When Tata Madiba emerged from prison after 27-years of incarceration, the expectation would have been for him to pursue revenge and retribution politics against his racist apartheid oppressor, but like a true statesman he chose to let bygones be bygones.
His detractors lashed out at him with some labelling him a traitor for appearing to embrace and accommodate his jailers.
As the world continues to mourn Tata Madiba, it is our humble submission that he has truly done his duty on earth and has done so to the best of his abilities after being laid low by old age and illness.
South African President Jacob Zuma put it this way:”Our nation has lost its greatest son.” It is not only South Africa’s loss, but the entire world as evidenced by the global grieving.
His exiting the political scene aged 85 in 1999, paving the way for former president Thabo Mbeki, probably ranks as one of the rarest examples of generational renewal in African which should be an envy to some of our liberation heroes.
We agree with MDC-T leader Morgan Tsvangirai who noted in his condolence message: “Madiba passed the endurance test and sent a great lesson that the predicament of an individual is subordinate to the cause of a people. That a man could spend 27 years in prison and still maintain his humility and capacity to forgive is enough testimony to the greatness of the man the world has lost today.” Indeed his tireless struggle for freedom earned him the respect of the world.

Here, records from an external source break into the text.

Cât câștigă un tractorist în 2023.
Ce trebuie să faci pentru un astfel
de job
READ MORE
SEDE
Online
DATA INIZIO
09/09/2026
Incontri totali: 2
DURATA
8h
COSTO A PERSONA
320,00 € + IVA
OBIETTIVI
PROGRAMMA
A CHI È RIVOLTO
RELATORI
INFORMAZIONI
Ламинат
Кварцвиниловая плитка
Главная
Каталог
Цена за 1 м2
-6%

Zuma said: “His humility, his compassion and his humanity earned him their love.”
Mandela is one of the most extraordinary liberation leaders in Africa or any other continent.

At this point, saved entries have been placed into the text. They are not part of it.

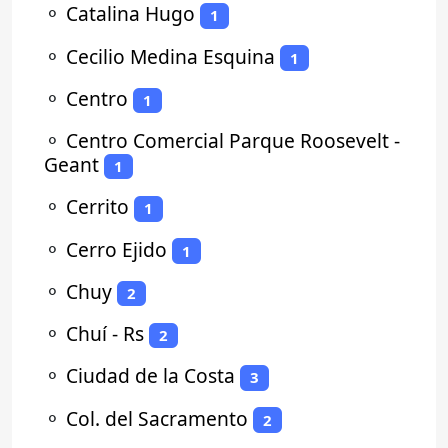
⚬
Catalina Hugo
1
⚬
Cecilio Medina Esquina
1
⚬
Centro
1
⚬
Centro Comercial Parque Roosevelt -
Geant
1
⚬
Cerrito
1
⚬
Cerro Ejido
1
⚬
Chuy
2
⚬
Chuí - Rs
2
⚬
Ciudad de la Costa
3
⚬
Col. del Sacramento
2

To buttress the point that Mandela is an international icon who deserves legendary stature, United States President Barrack Obama rightly observed in his condolence message that the world would “not likely see the likes of Nelson Mandela again”.

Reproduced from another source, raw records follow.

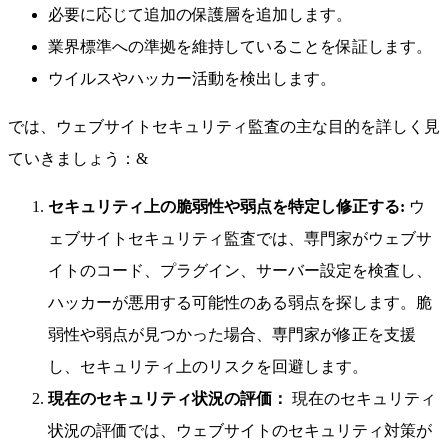
必要に応じて追加の保護層を追加します。
業界標準への準拠を維持していることを保証します。
ウイルスやハッカー活動を検出します。
では、ウェブサイトセキュリティ監査の主な目的を詳しく見
ていきましょう：&
セキュリティ上の脆弱性や弱点を特定し修正する
:
ウ
ェブサイトセキュリティ監査では、専門家がウェブサ
イトのコード、プラグイン、サーバー設定を検査し、
ハッカーが悪用する可能性のある弱点を探します。脆
弱性や弱点が見つかった場合、専門家が修正を支援
し、セキュリティ上のリスクを回避します。
現在のセキュリティ状況の評価：
現在のセキュリティ
状況の評価では、ウェブサイトのセキュリティ対策が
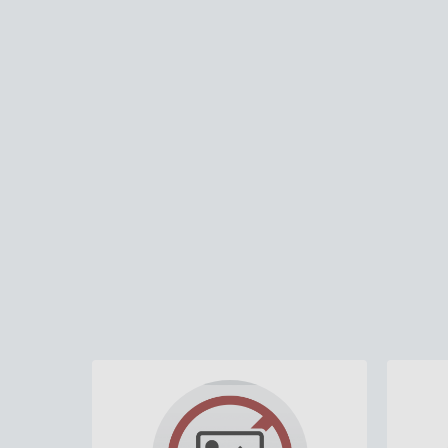
29/01/2021
10/09/
Foto da Prefeituta Municipal em 1956
Fotos a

This is probably true with the calibré of selfish politicians particularly in Africa and the so-called Third World.
Rightly or wrongly Tata Madiba has been portrayed as a sanctified image, a saintly figure and faultless father of the Rainbow nation.
“I would like it to be said that, ‘Here lies a man who has done his duty on earth.’ That is all,” Mandela said, when asked how he would want to be remembered. But hate him or love him, Tata Mandela goes to the grave on December 15 as a figure of historic importance. Kamba Kahle Tata Madiba and rest in eternal peace.